● **What to work on**
Repeat the listing exactly. Any picture in it should be left out of the copy.

● **Material shown**

§ §

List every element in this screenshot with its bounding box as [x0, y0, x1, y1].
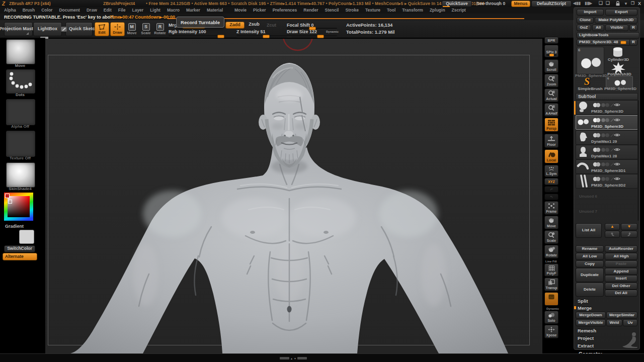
stroke-thumbnail[interactable]: [6, 69, 35, 94]
persp-button[interactable]: Persp: [544, 118, 558, 132]
cylinder3d-thumb[interactable]: [610, 47, 625, 58]
zadd-button[interactable]: Zadd: [225, 22, 245, 29]
bpr-button[interactable]: BPR: [544, 37, 558, 44]
rotate-view-button[interactable]: Rotate: [544, 245, 558, 258]
subtool-row-2[interactable]: PM3D_Sphere3D: [576, 115, 638, 130]
spin-right-button[interactable]: [544, 194, 558, 200]
divider-right-icon[interactable]: ▮▮▶: [585, 2, 592, 6]
current-tool-thumbnail[interactable]: 6: [577, 47, 604, 74]
insert-button[interactable]: Insert: [605, 275, 637, 282]
lock-icon[interactable]: [615, 1, 621, 7]
alpha-thumbnail[interactable]: [6, 99, 35, 125]
subtool-row-5[interactable]: PM3D_Sphere3D1: [576, 159, 638, 174]
menu-texture[interactable]: Texture: [365, 8, 380, 13]
subtool-shift-up-button[interactable]: [605, 231, 620, 238]
menu-preferences[interactable]: Preferences: [273, 8, 297, 13]
menu-transform[interactable]: Transform: [402, 8, 423, 13]
subtool-row-icons[interactable]: [592, 161, 620, 167]
subtool-header[interactable]: SubTool: [576, 93, 638, 100]
subtool-down-button[interactable]: ▼: [621, 223, 637, 230]
spin-left-button[interactable]: [544, 186, 558, 193]
gradient-label[interactable]: Gradient: [5, 224, 24, 229]
ghost-button[interactable]: Ghost: [544, 292, 558, 306]
draw-size-handle[interactable]: [317, 35, 324, 38]
color-swatch[interactable]: [19, 230, 34, 244]
copy-button[interactable]: Copy: [576, 260, 604, 267]
spix-button[interactable]: SPix 3: [544, 45, 558, 57]
solo-button[interactable]: Solo: [544, 311, 558, 324]
polyf-button[interactable]: PolyF: [544, 263, 558, 277]
menu-draw[interactable]: Draw: [87, 8, 97, 13]
local-button[interactable]: Local: [544, 149, 558, 163]
transp-button[interactable]: Transp: [544, 278, 558, 291]
xyz-button[interactable]: XYZ: [544, 178, 558, 185]
draw-size-label[interactable]: Draw Size 122: [287, 30, 317, 34]
remesh-section-header[interactable]: Remesh: [578, 328, 596, 333]
subtool-shift-down-button[interactable]: [621, 231, 637, 238]
all-low-button[interactable]: All Low: [576, 253, 604, 260]
sculpt-model[interactable]: [45, 39, 542, 353]
active-tool-handle[interactable]: [620, 41, 626, 44]
subtool-up-button[interactable]: ▲: [605, 223, 620, 230]
menu-render[interactable]: Render: [303, 8, 318, 13]
draw-button[interactable]: Draw: [110, 22, 125, 36]
subtool-row-icons[interactable]: [592, 147, 620, 153]
menu-zplugin[interactable]: Zplugin: [430, 8, 445, 13]
all-button[interactable]: All: [592, 25, 604, 31]
rgb-intensity-handle[interactable]: [217, 35, 224, 38]
menu-tool[interactable]: Tool: [387, 8, 395, 13]
visible-button[interactable]: Visible: [605, 25, 628, 31]
scale-button[interactable]: S Scale: [140, 23, 152, 35]
del-other-button[interactable]: Del Other: [605, 283, 637, 290]
split-section-header[interactable]: Split: [578, 299, 588, 304]
edit-button[interactable]: Edit: [95, 22, 109, 36]
menu-color[interactable]: Color: [41, 8, 52, 13]
auto-reorder-button[interactable]: AutoReorder: [605, 245, 637, 252]
menu-macro[interactable]: Macro: [167, 8, 180, 13]
clone-button[interactable]: Clone: [577, 17, 594, 24]
draw-size-slider[interactable]: [287, 35, 337, 37]
lsym-button[interactable]: L.Sym: [544, 165, 558, 177]
brush-thumbnail[interactable]: [6, 39, 35, 64]
list-all-button[interactable]: List All: [576, 223, 602, 238]
subtool-scrollbar[interactable]: [637, 100, 639, 221]
xpose-button[interactable]: Xpose: [544, 325, 558, 338]
menus-button[interactable]: Menus: [511, 1, 530, 7]
scale-view-button[interactable]: Scale: [544, 230, 558, 244]
subtool-row-4[interactable]: DynaWax1 28: [576, 145, 638, 159]
subtool-row-1[interactable]: PM3D_Sphere3D: [576, 100, 638, 115]
all-high-button[interactable]: All High: [605, 253, 637, 260]
menu-stroke[interactable]: Stroke: [345, 8, 358, 13]
restore-button[interactable]: ❐: [631, 2, 634, 6]
append-button[interactable]: Append: [605, 268, 637, 275]
menu-layer[interactable]: Layer: [132, 8, 143, 13]
close-button[interactable]: X: [638, 2, 641, 6]
store-ui-icon[interactable]: ❏: [599, 1, 603, 6]
subtool-row-6[interactable]: PM3D_Sphere3D2: [576, 174, 638, 189]
menu-edit[interactable]: Edit: [104, 8, 112, 13]
menu-zscript[interactable]: Zscript: [452, 8, 466, 13]
switch-color-button[interactable]: SwitchColor: [4, 245, 35, 252]
scroll-button[interactable]: Scroll: [544, 59, 558, 73]
menu-material[interactable]: Material: [207, 8, 223, 13]
color-picker[interactable]: [4, 193, 33, 221]
load-ui-icon[interactable]: ❏: [606, 1, 610, 6]
extract-section-header[interactable]: Extract: [578, 343, 594, 348]
import-button[interactable]: Import: [577, 9, 604, 16]
menu-document[interactable]: Document: [59, 8, 80, 13]
menu-picker[interactable]: Picker: [253, 8, 266, 13]
del-all-button[interactable]: Del All: [605, 290, 637, 297]
lightbox-tools-button[interactable]: Lightbox▸Tools: [577, 32, 639, 39]
floor-button[interactable]: Floor: [544, 134, 558, 148]
subtool-row-icons[interactable]: [592, 176, 620, 182]
project-section-header[interactable]: Project: [578, 336, 594, 341]
merge-visible-button[interactable]: MergeVisible: [576, 319, 606, 326]
simplebrush-thumb[interactable]: S: [584, 76, 590, 87]
r-button[interactable]: R: [629, 25, 637, 31]
divider-left-icon[interactable]: ◀▮▮: [573, 2, 581, 6]
paste-button[interactable]: Paste: [605, 260, 637, 267]
aahalf-button[interactable]: AAHalf: [544, 103, 558, 117]
menu-movie[interactable]: Movie: [234, 8, 247, 13]
move-button[interactable]: M Move: [126, 23, 138, 35]
tray-collapse-handle[interactable]: ▲ ▼: [280, 356, 307, 360]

§ §

● **Written reply**
List every element in this screenshot with its bounding box as [x0, y0, x1, y1].
stroke-thumbnail[interactable]: [6, 69, 35, 94]
persp-button[interactable]: Persp: [544, 118, 558, 132]
cylinder3d-thumb[interactable]: [610, 47, 625, 58]
zadd-button[interactable]: Zadd: [225, 22, 245, 29]
bpr-button[interactable]: BPR: [544, 37, 558, 44]
rotate-view-button[interactable]: Rotate: [544, 245, 558, 258]
subtool-row-2[interactable]: PM3D_Sphere3D: [576, 115, 638, 130]
spin-right-button[interactable]: [544, 194, 558, 200]
divider-right-icon[interactable]: ▮▮▶: [585, 2, 592, 6]
current-tool-thumbnail[interactable]: 6: [577, 47, 604, 74]
insert-button[interactable]: Insert: [605, 275, 637, 282]
lock-icon[interactable]: [615, 1, 621, 7]
alpha-thumbnail[interactable]: [6, 99, 35, 125]
subtool-row-5[interactable]: PM3D_Sphere3D1: [576, 159, 638, 174]
menu-texture[interactable]: Texture: [365, 8, 380, 13]
subtool-shift-up-button[interactable]: [605, 231, 620, 238]
menu-preferences[interactable]: Preferences: [273, 8, 297, 13]
menu-transform[interactable]: Transform: [402, 8, 423, 13]
subtool-row-icons[interactable]: [592, 161, 620, 167]
subtool-header[interactable]: SubTool: [576, 93, 638, 100]
subtool-down-button[interactable]: ▼: [621, 223, 637, 230]
spin-left-button[interactable]: [544, 186, 558, 193]
gradient-label[interactable]: Gradient: [5, 224, 24, 229]
ghost-button[interactable]: Ghost: [544, 292, 558, 306]
draw-size-handle[interactable]: [317, 35, 324, 38]
color-swatch[interactable]: [19, 230, 34, 244]
copy-button[interactable]: Copy: [576, 260, 604, 267]
spix-button[interactable]: SPix 3: [544, 45, 558, 57]
solo-button[interactable]: Solo: [544, 311, 558, 324]
polyf-button[interactable]: PolyF: [544, 263, 558, 277]
menu-draw[interactable]: Draw: [87, 8, 97, 13]
local-button[interactable]: Local: [544, 149, 558, 163]
transp-button[interactable]: Transp: [544, 278, 558, 291]
xyz-button[interactable]: XYZ: [544, 178, 558, 185]
draw-size-label[interactable]: Draw Size 122: [287, 30, 317, 34]
remesh-section-header[interactable]: Remesh: [578, 328, 596, 333]
subtool-shift-down-button[interactable]: [621, 231, 637, 238]
all-low-button[interactable]: All Low: [576, 253, 604, 260]
sculpt-model[interactable]: [45, 39, 542, 353]
active-tool-handle[interactable]: [620, 41, 626, 44]
subtool-up-button[interactable]: ▲: [605, 223, 620, 230]
menu-render[interactable]: Render: [303, 8, 318, 13]
draw-button[interactable]: Draw: [110, 22, 125, 36]
subtool-row-icons[interactable]: [592, 147, 620, 153]
menu-zplugin[interactable]: Zplugin: [430, 8, 445, 13]
all-button[interactable]: All: [592, 25, 604, 31]
rgb-intensity-handle[interactable]: [217, 35, 224, 38]
menu-tool[interactable]: Tool: [387, 8, 395, 13]
visible-button[interactable]: Visible: [605, 25, 628, 31]
scale-button[interactable]: S Scale: [140, 23, 152, 35]
del-other-button[interactable]: Del Other: [605, 283, 637, 290]
split-section-header[interactable]: Split: [578, 299, 588, 304]
edit-button[interactable]: Edit: [95, 22, 109, 36]
menu-color[interactable]: Color: [41, 8, 52, 13]
auto-reorder-button[interactable]: AutoReorder: [605, 245, 637, 252]
menu-macro[interactable]: Macro: [167, 8, 180, 13]
clone-button[interactable]: Clone: [577, 17, 594, 24]
draw-size-slider[interactable]: [287, 35, 337, 37]
lsym-button[interactable]: L.Sym: [544, 165, 558, 177]
brush-thumbnail[interactable]: [6, 39, 35, 64]
list-all-button[interactable]: List All: [576, 223, 602, 238]
subtool-scrollbar[interactable]: [637, 100, 639, 221]
xpose-button[interactable]: Xpose: [544, 325, 558, 338]
menus-button[interactable]: Menus: [511, 1, 530, 7]
scale-view-button[interactable]: Scale: [544, 230, 558, 244]
subtool-row-4[interactable]: DynaWax1 28: [576, 145, 638, 159]
subtool-row-1[interactable]: PM3D_Sphere3D: [576, 100, 638, 115]
all-high-button[interactable]: All High: [605, 253, 637, 260]
menu-stroke[interactable]: Stroke: [345, 8, 358, 13]
restore-button[interactable]: ❐: [631, 2, 634, 6]
append-button[interactable]: Append: [605, 268, 637, 275]
menu-layer[interactable]: Layer: [132, 8, 143, 13]
close-button[interactable]: X: [638, 2, 641, 6]
store-ui-icon[interactable]: ❏: [599, 1, 603, 6]
subtool-row-6[interactable]: PM3D_Sphere3D2: [576, 174, 638, 189]
menu-edit[interactable]: Edit: [104, 8, 112, 13]
menu-zscript[interactable]: Zscript: [452, 8, 466, 13]
switch-color-button[interactable]: SwitchColor: [4, 245, 35, 252]
scroll-button[interactable]: Scroll: [544, 59, 558, 73]
menu-material[interactable]: Material: [207, 8, 223, 13]
color-picker[interactable]: [4, 193, 33, 221]
load-ui-icon[interactable]: ❏: [606, 1, 610, 6]
extract-section-header[interactable]: Extract: [578, 343, 594, 348]
import-button[interactable]: Import: [577, 9, 604, 16]
menu-document[interactable]: Document: [59, 8, 80, 13]
menu-picker[interactable]: Picker: [253, 8, 266, 13]
del-all-button[interactable]: Del All: [605, 290, 637, 297]
lightbox-tools-button[interactable]: Lightbox▸Tools: [577, 32, 639, 39]
floor-button[interactable]: Floor: [544, 134, 558, 148]
subtool-row-icons[interactable]: [592, 176, 620, 182]
project-section-header[interactable]: Project: [578, 336, 594, 341]
merge-visible-button[interactable]: MergeVisible: [576, 319, 606, 326]
simplebrush-thumb[interactable]: S: [584, 76, 590, 87]
r-button[interactable]: R: [629, 25, 637, 31]
divider-left-icon[interactable]: ◀▮▮: [573, 2, 581, 6]
paste-button[interactable]: Paste: [605, 260, 637, 267]
aahalf-button[interactable]: AAHalf: [544, 103, 558, 117]
menu-movie[interactable]: Movie: [234, 8, 247, 13]
move-button[interactable]: M Move: [126, 23, 138, 35]
tray-collapse-handle[interactable]: ▲ ▼: [280, 356, 307, 360]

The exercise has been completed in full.